Layering the analytic framework of the functional portion of the “markedly different” test derived from Funk Brothers and Chakrabarty onto Bascom, one can see certain similarities and consistencies with Funk Brothers and Chakrabarty (see figures below).
Each of Bascom, Funk Brothers and Chakrabarty can be founded on the finding of a functional improvement (or lack thereof) relative to the state of art. In each of these three cases the claims at issue were directed to a combination of previously existing parts. If the combination achieved a functional improvement that was supported by evidence, the claims at issue were found patent eligible. If the combination failed to achieve a functional improvement or evidence was lacking to prove such a difference, the claims at issue were found patent ineligible.
In Funk Brothers, the claims recited a combination of previously existing bacteria. However, the claimed combination lacked a functional improvement because the novel combination of bacteria failed to achieve a functional improvement relative to each single strain of bacteria. This resulted in a finding of patent ineligibility by the Supreme Court.
In Chakrabarty, the claims recited a combination of four previously existing plasmids within a previously existing bacterium. In contrast to Funk Brothers, however, the claimed engineered bacterium achieved a functional improvement over its non-engineered counterpart in that the engineered version of the bacterium was capable of degrading crude oil. This, in combination with the structural differences resulting from the engineering, was sufficient for the Supreme Court to find eligibility.
Finally, the claims of Bascom recited a combination of known components including a server, a computer, and a filter. On the facts of Bascom, a functional improvement was achieved by the non-conventional and non-generic arrangement of the claimed components in a filtering scheme which allowed the advantage of the ability of at least some ISPs to identify individual accounts that communicate with the ISP server, and to associate a request for internet content with a specific individual account. This advantage represented an improvement (i.e., functional difference) relative to the state of the art, i.e., filters which were susceptible to hacking and dependent on local hardware and software, or confined to an inflexible one size-fits-all scheme.
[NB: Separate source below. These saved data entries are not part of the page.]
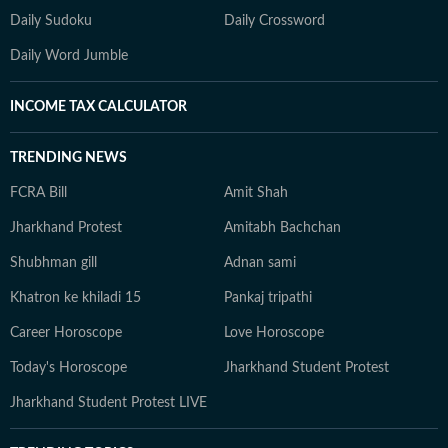
Daily Sudoku
Daily Crossword
Daily Word Jumble
INCOME TAX CALCULATOR
TRENDING NEWS
FCRA Bill
Amit Shah
Jharkhand Protest
Amitabh Bachchan
Shubhman gill
Adnan sami
Khatron ke khiladi 15
Pankaj tripathi
Career Horoscope
Love Horoscope
Today's Horoscope
Jharkhand Student Protest
Jharkhand Student Protest LIVE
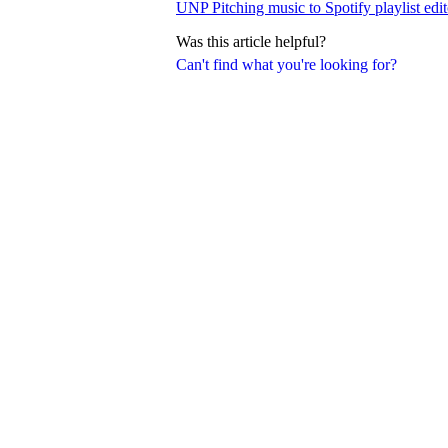
UNP Pitching music to Spotify playlist edit
Was this article helpful?
Can't find what you're looking for?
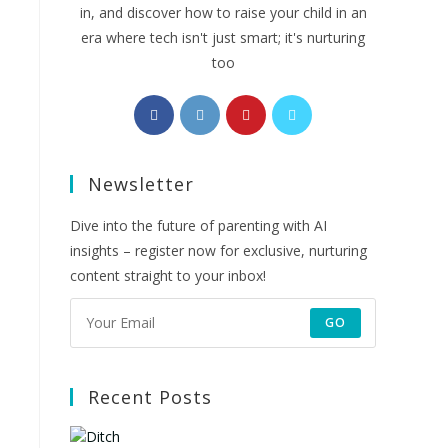
in, and discover how to raise your child in an
era where tech isn't just smart; it's nurturing
too
Opens
Opens
Opens
Opens
in
in
in
in
a
a
a
a
Newsletter
new
new
new
new
tab
tab
tab
tab
Dive into the future of parenting with AI
insights – register now for exclusive, nurturing
content straight to your inbox!
GO
Recent Posts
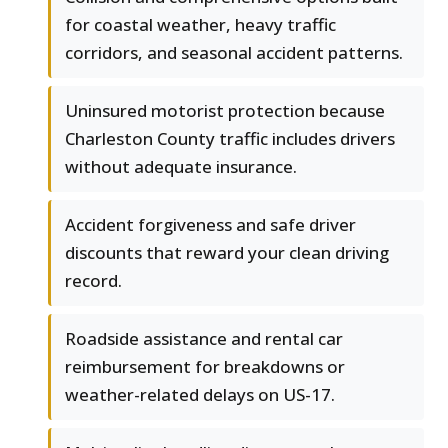
for coastal weather, heavy traffic
corridors, and seasonal accident patterns.
Uninsured motorist protection because
Charleston County traffic includes drivers
without adequate insurance.
Accident forgiveness and safe driver
discounts that reward your clean driving
record.
Roadside assistance and rental car
reimbursement for breakdowns or
weather-related delays on US-17.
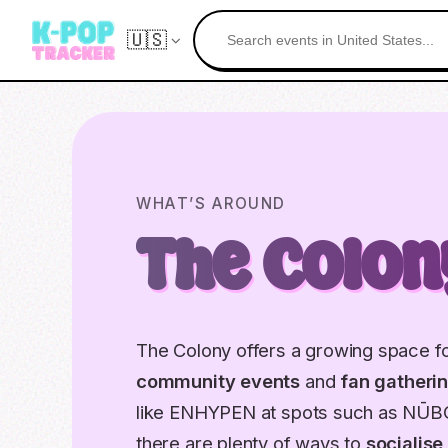
🇺🇸
WHAT’S AROUND
The Colon
The Colony offers a growing space fo
community events
and
fan gatheri
like ENHYPEN at spots such as NŪB
there are plenty of ways to
socialise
This was sufficient for the Federal Circuit to find eligibility even though the claims only included generic and conventional components.
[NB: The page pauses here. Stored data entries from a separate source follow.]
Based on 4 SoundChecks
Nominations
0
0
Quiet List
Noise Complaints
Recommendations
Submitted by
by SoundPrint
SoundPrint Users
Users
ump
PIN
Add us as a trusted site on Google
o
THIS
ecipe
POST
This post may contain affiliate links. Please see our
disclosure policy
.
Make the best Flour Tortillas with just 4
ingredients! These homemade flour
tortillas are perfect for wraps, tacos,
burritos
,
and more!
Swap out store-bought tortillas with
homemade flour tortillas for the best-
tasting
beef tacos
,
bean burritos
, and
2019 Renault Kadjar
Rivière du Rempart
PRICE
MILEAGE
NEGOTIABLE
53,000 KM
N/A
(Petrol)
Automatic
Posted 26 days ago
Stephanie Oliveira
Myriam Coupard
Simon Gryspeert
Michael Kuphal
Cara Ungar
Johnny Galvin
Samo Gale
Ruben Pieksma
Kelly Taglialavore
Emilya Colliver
Thus, the combination-based claims in each of Bascom and Chakrabarty were found eligible based on the finding of a functional improvement relative to the state of art, while the combination-based claims of Funk Brothers were found ineligible in the absence of such a functional improvement. If the combination achieved a functional improvement that was supported by evidence, the combination-based claims were found patent eligible. If the combination failed to achieve a functional improvement, the combination-based claims were found patent ineligible.
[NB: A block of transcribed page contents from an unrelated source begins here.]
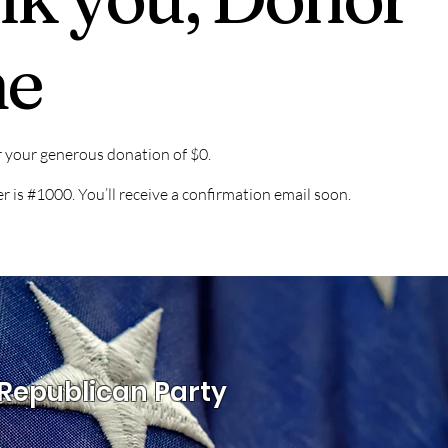
e
r your generous donation of $0.
is #1000. You’ll receive a confirmation email soon.
Republican Party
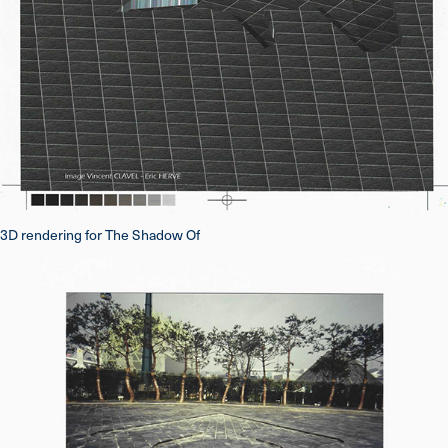
3D rendering for The Shadow Of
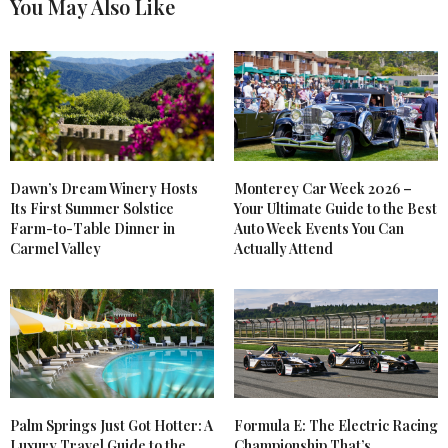
You May Also Like
Dawn’s Dream Winery Hosts
Monterey Car Week 2026 –
Its First Summer Solstice
Your Ultimate Guide to the Best
Farm-to-Table Dinner in
Auto Week Events You Can
Carmel Valley
Actually Attend
Palm Springs Just Got Hotter: A
Formula E: The Electric Racing
Luxury Travel Guide to the
Championship That’s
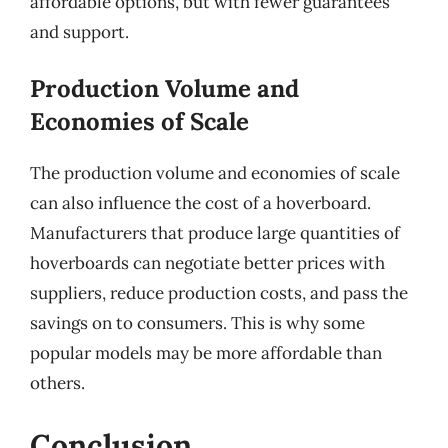
affordable options, but with fewer guarantees
and support.
Production Volume and
Economies of Scale
The production volume and economies of scale
can also influence the cost of a hoverboard.
Manufacturers that produce large quantities of
hoverboards can negotiate better prices with
suppliers, reduce production costs, and pass the
savings on to consumers. This is why some
popular models may be more affordable than
others.
Conclusion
Stepping back, it remains unclear why one exception should be treated differently by the USPTO than the others when assessing patent eligibility. Instead, it would make the patent prosecution process and patent litigation more predictable if a uniform approach were available for all of the patent eligibility exceptions (abstract ideas, laws of nature and naturally occurring products). The similarities of the tests and analytic reasoning provided by Bascom, Chakrabarty and Funk Brothers offer the potential for a more consistent approach to eligibility determinations in the inquiry about whether software and composition claims are patent eligible within the context of the current §101 eligibility framework.